Und die Kürzungen würden sich weit über die bloßen Beträge hinaus auf die Integration von Zuwanderern auswirken, warnen die Sozialverbände. Weniger Gelder hieße weniger Stellen. Das führe zu einem Dominoeffekt: Wird die Mehrbelastung für das verbliebene Personal zu groß, drohen
weitere Abgänge. "Das wird sich bis zu den Behörden durchschlagen", sagt Steinke. Bereits jetzt arbeiten viele Ämter am Anschlag, insbesondere in den Kommunen.

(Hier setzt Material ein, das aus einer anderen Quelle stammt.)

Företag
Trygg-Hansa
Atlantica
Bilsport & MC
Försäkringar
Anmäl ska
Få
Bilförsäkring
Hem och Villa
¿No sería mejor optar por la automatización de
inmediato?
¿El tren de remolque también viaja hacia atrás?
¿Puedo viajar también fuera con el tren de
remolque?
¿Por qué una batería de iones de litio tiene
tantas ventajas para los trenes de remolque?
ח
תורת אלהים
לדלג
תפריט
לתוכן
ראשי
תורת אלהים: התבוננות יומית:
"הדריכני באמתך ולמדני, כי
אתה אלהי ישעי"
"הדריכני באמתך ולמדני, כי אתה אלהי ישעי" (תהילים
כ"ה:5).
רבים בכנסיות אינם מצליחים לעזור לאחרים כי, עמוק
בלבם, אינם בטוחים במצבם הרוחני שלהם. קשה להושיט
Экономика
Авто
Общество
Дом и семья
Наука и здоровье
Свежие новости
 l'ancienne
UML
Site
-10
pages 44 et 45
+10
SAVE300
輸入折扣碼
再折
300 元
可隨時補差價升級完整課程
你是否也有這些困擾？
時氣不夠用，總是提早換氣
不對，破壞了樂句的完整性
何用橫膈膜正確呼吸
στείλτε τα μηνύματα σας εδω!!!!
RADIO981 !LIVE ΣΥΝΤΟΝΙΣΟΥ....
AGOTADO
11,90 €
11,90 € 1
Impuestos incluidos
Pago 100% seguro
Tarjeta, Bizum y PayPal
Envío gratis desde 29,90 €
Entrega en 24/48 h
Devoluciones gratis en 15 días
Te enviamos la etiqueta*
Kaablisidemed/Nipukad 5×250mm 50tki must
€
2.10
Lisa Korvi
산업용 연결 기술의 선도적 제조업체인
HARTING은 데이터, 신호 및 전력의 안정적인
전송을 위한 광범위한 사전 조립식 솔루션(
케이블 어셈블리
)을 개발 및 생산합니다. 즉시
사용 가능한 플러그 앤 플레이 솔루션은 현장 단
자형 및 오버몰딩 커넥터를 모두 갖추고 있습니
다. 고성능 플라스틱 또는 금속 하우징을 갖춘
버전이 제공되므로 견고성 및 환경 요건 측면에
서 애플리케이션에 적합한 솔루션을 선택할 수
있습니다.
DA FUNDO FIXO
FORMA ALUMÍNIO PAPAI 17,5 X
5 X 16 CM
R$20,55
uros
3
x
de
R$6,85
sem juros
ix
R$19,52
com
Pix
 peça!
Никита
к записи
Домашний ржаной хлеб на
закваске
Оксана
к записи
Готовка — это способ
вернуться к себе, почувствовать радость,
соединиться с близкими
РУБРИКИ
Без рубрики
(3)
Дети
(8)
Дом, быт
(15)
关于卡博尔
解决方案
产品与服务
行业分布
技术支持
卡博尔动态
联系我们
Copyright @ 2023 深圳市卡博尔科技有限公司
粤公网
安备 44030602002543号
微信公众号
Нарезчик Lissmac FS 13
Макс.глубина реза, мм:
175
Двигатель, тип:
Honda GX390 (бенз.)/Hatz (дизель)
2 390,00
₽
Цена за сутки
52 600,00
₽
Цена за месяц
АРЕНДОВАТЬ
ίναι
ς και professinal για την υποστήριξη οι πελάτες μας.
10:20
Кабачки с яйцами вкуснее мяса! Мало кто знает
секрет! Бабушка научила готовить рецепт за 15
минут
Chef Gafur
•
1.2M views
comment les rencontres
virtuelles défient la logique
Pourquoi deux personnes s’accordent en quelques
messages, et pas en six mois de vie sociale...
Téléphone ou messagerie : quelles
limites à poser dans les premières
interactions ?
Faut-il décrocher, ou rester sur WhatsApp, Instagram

Ohne die Unterstützung durch zivile Organisationen wird sich der Druck auf die örtliche Verwaltung weiter erhöhen, glaubt auch Detlef Seif. Der CDU-Abgeordnete ist Berichterstatter für Asyl und Migration im Innenausschuss des Bundestags. "Wenn wir die Menschen nicht an die Hand nehmen, wird uns das später auf die Füße fallen." Es brauche mehr Gelder, nicht weniger. Clara Bünger, fluchtpolitische Sprecherin der
Linken im Bundestag, wirft der Ampel "Komplettversagen" in der Migrationspolitik vor. Sie sieht durch die Kürzungen vor allem die Versorgung auf dem Land bedroht. Die Unterstützung durch die Zivilgesellschaft dort sei unabdingbar, nicht zuletzt, weil die radikale
Rechte aus der Überlastung der Kommunen Kapital schlage. "Wo es die schlechteste Infrastruktur gibt, ist die AfD am stärksten."
Innerhalb der Ampel regt sich ebenfalls Widerstand gegen die geplanten Kürzungen des FDP-geführten Finanzministeriums. Er fände es natürlich schlecht, wenn in dem Bereich eingespart würde, sagt der SPD-Innenpolitiker Hakan Demir. Aber es handle sich bei dem Haushaltsplan erst mal um einen Entwurf. "Ich glaube, dass da noch mal Bewegung reinkommen wird." Nach der parlamentarischen Sommerpause werde es "harte Debatten" geben.